EXERCISE INSTRUCTIONS
The entries below are to be repeated exactly as they stand.

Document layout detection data
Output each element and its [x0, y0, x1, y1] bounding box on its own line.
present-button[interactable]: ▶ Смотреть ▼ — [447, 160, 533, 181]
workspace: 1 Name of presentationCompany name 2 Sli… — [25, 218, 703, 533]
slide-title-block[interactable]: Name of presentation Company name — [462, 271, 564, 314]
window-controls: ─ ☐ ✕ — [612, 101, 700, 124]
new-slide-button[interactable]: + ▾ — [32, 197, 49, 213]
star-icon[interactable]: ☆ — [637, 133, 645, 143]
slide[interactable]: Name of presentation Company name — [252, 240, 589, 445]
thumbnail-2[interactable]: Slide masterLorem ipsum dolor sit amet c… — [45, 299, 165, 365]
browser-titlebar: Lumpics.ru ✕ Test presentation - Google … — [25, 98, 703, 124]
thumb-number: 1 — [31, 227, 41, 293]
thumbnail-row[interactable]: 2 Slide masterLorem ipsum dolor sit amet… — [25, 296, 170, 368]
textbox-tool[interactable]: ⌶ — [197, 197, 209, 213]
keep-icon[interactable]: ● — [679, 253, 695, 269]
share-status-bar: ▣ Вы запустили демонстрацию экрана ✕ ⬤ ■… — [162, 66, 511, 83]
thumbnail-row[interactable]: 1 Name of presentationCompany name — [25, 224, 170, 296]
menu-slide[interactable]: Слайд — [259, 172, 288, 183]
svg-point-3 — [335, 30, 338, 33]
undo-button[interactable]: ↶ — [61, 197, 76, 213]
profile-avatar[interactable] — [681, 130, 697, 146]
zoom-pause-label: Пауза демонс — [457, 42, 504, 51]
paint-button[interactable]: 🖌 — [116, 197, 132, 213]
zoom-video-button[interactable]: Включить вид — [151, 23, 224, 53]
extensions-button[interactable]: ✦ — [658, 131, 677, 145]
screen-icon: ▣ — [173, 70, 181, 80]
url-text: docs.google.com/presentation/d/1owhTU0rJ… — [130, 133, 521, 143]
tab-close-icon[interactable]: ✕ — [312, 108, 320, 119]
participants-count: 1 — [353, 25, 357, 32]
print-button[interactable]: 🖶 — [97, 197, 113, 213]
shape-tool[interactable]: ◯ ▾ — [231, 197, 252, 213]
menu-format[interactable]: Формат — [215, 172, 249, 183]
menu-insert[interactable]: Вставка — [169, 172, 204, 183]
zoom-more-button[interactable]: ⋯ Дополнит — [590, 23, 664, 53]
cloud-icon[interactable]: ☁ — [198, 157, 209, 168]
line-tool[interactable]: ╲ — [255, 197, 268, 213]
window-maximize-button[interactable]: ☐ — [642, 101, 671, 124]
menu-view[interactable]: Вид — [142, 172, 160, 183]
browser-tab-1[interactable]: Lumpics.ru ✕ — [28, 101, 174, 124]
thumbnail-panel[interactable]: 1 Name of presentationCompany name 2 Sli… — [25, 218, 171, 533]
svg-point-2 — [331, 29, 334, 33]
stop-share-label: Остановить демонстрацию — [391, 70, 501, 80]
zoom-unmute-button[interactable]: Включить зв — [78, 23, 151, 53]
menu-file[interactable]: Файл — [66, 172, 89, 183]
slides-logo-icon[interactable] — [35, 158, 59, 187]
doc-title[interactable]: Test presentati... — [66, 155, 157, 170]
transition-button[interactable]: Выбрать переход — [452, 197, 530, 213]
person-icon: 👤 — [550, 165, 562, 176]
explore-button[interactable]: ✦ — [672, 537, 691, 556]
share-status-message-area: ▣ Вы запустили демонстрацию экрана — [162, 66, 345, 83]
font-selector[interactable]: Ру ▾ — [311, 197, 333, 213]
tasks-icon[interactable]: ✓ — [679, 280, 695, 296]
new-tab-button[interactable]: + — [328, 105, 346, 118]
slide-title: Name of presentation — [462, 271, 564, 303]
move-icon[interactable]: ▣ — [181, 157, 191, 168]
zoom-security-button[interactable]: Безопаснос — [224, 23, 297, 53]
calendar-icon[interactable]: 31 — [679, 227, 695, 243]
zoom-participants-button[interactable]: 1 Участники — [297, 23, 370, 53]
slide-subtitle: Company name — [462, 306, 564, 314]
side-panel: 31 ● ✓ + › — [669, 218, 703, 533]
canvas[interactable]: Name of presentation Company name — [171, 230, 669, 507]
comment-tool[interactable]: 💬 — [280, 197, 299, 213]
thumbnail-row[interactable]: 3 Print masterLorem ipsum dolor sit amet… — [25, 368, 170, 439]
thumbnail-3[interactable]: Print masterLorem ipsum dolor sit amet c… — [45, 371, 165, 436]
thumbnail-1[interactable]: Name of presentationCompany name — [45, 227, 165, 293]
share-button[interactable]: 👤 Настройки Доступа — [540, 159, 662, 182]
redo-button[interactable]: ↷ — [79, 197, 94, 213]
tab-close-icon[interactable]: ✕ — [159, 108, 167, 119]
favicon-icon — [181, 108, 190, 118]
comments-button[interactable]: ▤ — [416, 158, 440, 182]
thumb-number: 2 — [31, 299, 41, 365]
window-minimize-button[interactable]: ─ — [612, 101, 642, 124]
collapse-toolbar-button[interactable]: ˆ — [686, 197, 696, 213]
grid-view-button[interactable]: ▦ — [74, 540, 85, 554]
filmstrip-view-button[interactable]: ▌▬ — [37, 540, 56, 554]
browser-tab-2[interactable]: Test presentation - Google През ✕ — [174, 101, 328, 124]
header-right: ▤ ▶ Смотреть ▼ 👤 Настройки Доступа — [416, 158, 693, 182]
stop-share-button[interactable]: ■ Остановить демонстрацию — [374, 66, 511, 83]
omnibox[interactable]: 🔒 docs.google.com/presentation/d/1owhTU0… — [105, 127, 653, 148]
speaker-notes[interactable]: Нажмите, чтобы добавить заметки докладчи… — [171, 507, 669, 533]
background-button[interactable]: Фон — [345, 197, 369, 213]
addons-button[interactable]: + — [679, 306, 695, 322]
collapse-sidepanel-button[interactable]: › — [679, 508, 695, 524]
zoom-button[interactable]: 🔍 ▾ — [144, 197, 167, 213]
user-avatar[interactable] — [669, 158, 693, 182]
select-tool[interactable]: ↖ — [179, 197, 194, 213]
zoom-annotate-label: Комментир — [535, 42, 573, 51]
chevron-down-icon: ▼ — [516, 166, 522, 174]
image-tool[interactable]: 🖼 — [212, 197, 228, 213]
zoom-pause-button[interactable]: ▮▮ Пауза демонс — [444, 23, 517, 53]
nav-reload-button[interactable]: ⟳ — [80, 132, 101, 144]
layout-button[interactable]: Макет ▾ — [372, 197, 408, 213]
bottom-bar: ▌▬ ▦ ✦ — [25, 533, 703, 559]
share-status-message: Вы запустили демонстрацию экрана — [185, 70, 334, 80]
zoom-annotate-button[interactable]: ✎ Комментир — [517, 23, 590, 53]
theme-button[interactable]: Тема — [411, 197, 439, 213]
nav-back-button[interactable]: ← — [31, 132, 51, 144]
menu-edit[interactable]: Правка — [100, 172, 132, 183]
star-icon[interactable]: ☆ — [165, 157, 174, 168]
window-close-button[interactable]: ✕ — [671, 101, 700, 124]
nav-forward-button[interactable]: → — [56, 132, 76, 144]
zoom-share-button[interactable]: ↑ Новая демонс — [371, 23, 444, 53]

OUTPUT FOR THIS TASK
Output each element and its [x0, y0, x1, y1] bounding box on its own line.
present-button[interactable]: ▶ Смотреть ▼ — [447, 160, 533, 181]
workspace: 1 Name of presentationCompany name 2 Sli… — [25, 218, 703, 533]
slide-title-block[interactable]: Name of presentation Company name — [462, 271, 564, 314]
window-controls: ─ ☐ ✕ — [612, 101, 700, 124]
new-slide-button[interactable]: + ▾ — [32, 197, 49, 213]
star-icon[interactable]: ☆ — [637, 133, 645, 143]
slide[interactable]: Name of presentation Company name — [252, 240, 589, 445]
thumbnail-2[interactable]: Slide masterLorem ipsum dolor sit amet c… — [45, 299, 165, 365]
browser-titlebar: Lumpics.ru ✕ Test presentation - Google … — [25, 98, 703, 124]
thumb-number: 1 — [31, 227, 41, 293]
thumbnail-row[interactable]: 2 Slide masterLorem ipsum dolor sit amet… — [25, 296, 170, 368]
textbox-tool[interactable]: ⌶ — [197, 197, 209, 213]
keep-icon[interactable]: ● — [679, 253, 695, 269]
share-status-bar: ▣ Вы запустили демонстрацию экрана ✕ ⬤ ■… — [162, 66, 511, 83]
thumbnail-row[interactable]: 1 Name of presentationCompany name — [25, 224, 170, 296]
menu-slide[interactable]: Слайд — [259, 172, 288, 183]
svg-point-3 — [335, 30, 338, 33]
undo-button[interactable]: ↶ — [61, 197, 76, 213]
profile-avatar[interactable] — [681, 130, 697, 146]
zoom-pause-label: Пауза демонс — [457, 42, 504, 51]
paint-button[interactable]: 🖌 — [116, 197, 132, 213]
zoom-video-button[interactable]: Включить вид — [151, 23, 224, 53]
extensions-button[interactable]: ✦ — [658, 131, 677, 145]
screen-icon: ▣ — [173, 70, 181, 80]
url-text: docs.google.com/presentation/d/1owhTU0rJ… — [130, 133, 521, 143]
tab-close-icon[interactable]: ✕ — [312, 108, 320, 119]
participants-count: 1 — [353, 25, 357, 32]
print-button[interactable]: 🖶 — [97, 197, 113, 213]
shape-tool[interactable]: ◯ ▾ — [231, 197, 252, 213]
menu-format[interactable]: Формат — [215, 172, 249, 183]
menu-insert[interactable]: Вставка — [169, 172, 204, 183]
zoom-more-button[interactable]: ⋯ Дополнит — [590, 23, 664, 53]
cloud-icon[interactable]: ☁ — [198, 157, 209, 168]
line-tool[interactable]: ╲ — [255, 197, 268, 213]
window-maximize-button[interactable]: ☐ — [642, 101, 671, 124]
menu-view[interactable]: Вид — [142, 172, 160, 183]
browser-tab-1[interactable]: Lumpics.ru ✕ — [28, 101, 174, 124]
thumbnail-panel[interactable]: 1 Name of presentationCompany name 2 Sli… — [25, 218, 171, 533]
svg-point-2 — [331, 29, 334, 33]
stop-share-label: Остановить демонстрацию — [391, 70, 501, 80]
zoom-unmute-button[interactable]: Включить зв — [78, 23, 151, 53]
menu-file[interactable]: Файл — [66, 172, 89, 183]
slides-logo-icon[interactable] — [35, 158, 59, 187]
doc-title[interactable]: Test presentati... — [66, 155, 157, 170]
transition-button[interactable]: Выбрать переход — [452, 197, 530, 213]
person-icon: 👤 — [550, 165, 562, 176]
explore-button[interactable]: ✦ — [672, 537, 691, 556]
share-status-message-area: ▣ Вы запустили демонстрацию экрана — [162, 66, 345, 83]
font-selector[interactable]: Ру ▾ — [311, 197, 333, 213]
tasks-icon[interactable]: ✓ — [679, 280, 695, 296]
new-tab-button[interactable]: + — [328, 105, 346, 118]
slide-title: Name of presentation — [462, 271, 564, 303]
move-icon[interactable]: ▣ — [181, 157, 191, 168]
zoom-security-button[interactable]: Безопаснос — [224, 23, 297, 53]
calendar-icon[interactable]: 31 — [679, 227, 695, 243]
zoom-participants-button[interactable]: 1 Участники — [297, 23, 370, 53]
slide-subtitle: Company name — [462, 306, 564, 314]
side-panel: 31 ● ✓ + › — [669, 218, 703, 533]
canvas[interactable]: Name of presentation Company name — [171, 230, 669, 507]
comment-tool[interactable]: 💬 — [280, 197, 299, 213]
thumbnail-row[interactable]: 3 Print masterLorem ipsum dolor sit amet… — [25, 368, 170, 439]
thumbnail-3[interactable]: Print masterLorem ipsum dolor sit amet c… — [45, 371, 165, 436]
thumbnail-1[interactable]: Name of presentationCompany name — [45, 227, 165, 293]
share-button[interactable]: 👤 Настройки Доступа — [540, 159, 662, 182]
redo-button[interactable]: ↷ — [79, 197, 94, 213]
tab-close-icon[interactable]: ✕ — [159, 108, 167, 119]
favicon-icon — [181, 108, 190, 118]
comments-button[interactable]: ▤ — [416, 158, 440, 182]
thumb-number: 2 — [31, 299, 41, 365]
window-minimize-button[interactable]: ─ — [612, 101, 642, 124]
collapse-toolbar-button[interactable]: ˆ — [686, 197, 696, 213]
grid-view-button[interactable]: ▦ — [74, 540, 85, 554]
filmstrip-view-button[interactable]: ▌▬ — [37, 540, 56, 554]
browser-tab-2[interactable]: Test presentation - Google През ✕ — [174, 101, 328, 124]
header-right: ▤ ▶ Смотреть ▼ 👤 Настройки Доступа — [416, 158, 693, 182]
stop-share-button[interactable]: ■ Остановить демонстрацию — [374, 66, 511, 83]
omnibox[interactable]: 🔒 docs.google.com/presentation/d/1owhTU0… — [105, 127, 653, 148]
speaker-notes[interactable]: Нажмите, чтобы добавить заметки докладчи… — [171, 507, 669, 533]
background-button[interactable]: Фон — [345, 197, 369, 213]
addons-button[interactable]: + — [679, 306, 695, 322]
collapse-sidepanel-button[interactable]: › — [679, 508, 695, 524]
zoom-button[interactable]: 🔍 ▾ — [144, 197, 167, 213]
user-avatar[interactable] — [669, 158, 693, 182]
select-tool[interactable]: ↖ — [179, 197, 194, 213]
zoom-annotate-label: Комментир — [535, 42, 573, 51]
chevron-down-icon: ▼ — [516, 166, 522, 174]
image-tool[interactable]: 🖼 — [212, 197, 228, 213]
zoom-pause-button[interactable]: ▮▮ Пауза демонс — [444, 23, 517, 53]
nav-reload-button[interactable]: ⟳ — [80, 132, 101, 144]
layout-button[interactable]: Макет ▾ — [372, 197, 408, 213]
bottom-bar: ▌▬ ▦ ✦ — [25, 533, 703, 559]
share-status-message: Вы запустили демонстрацию экрана — [185, 70, 334, 80]
zoom-annotate-button[interactable]: ✎ Комментир — [517, 23, 590, 53]
theme-button[interactable]: Тема — [411, 197, 439, 213]
nav-back-button[interactable]: ← — [31, 132, 51, 144]
menu-edit[interactable]: Правка — [100, 172, 132, 183]
star-icon[interactable]: ☆ — [165, 157, 174, 168]
window-close-button[interactable]: ✕ — [671, 101, 700, 124]
nav-forward-button[interactable]: → — [56, 132, 76, 144]
zoom-share-button[interactable]: ↑ Новая демонс — [371, 23, 444, 53]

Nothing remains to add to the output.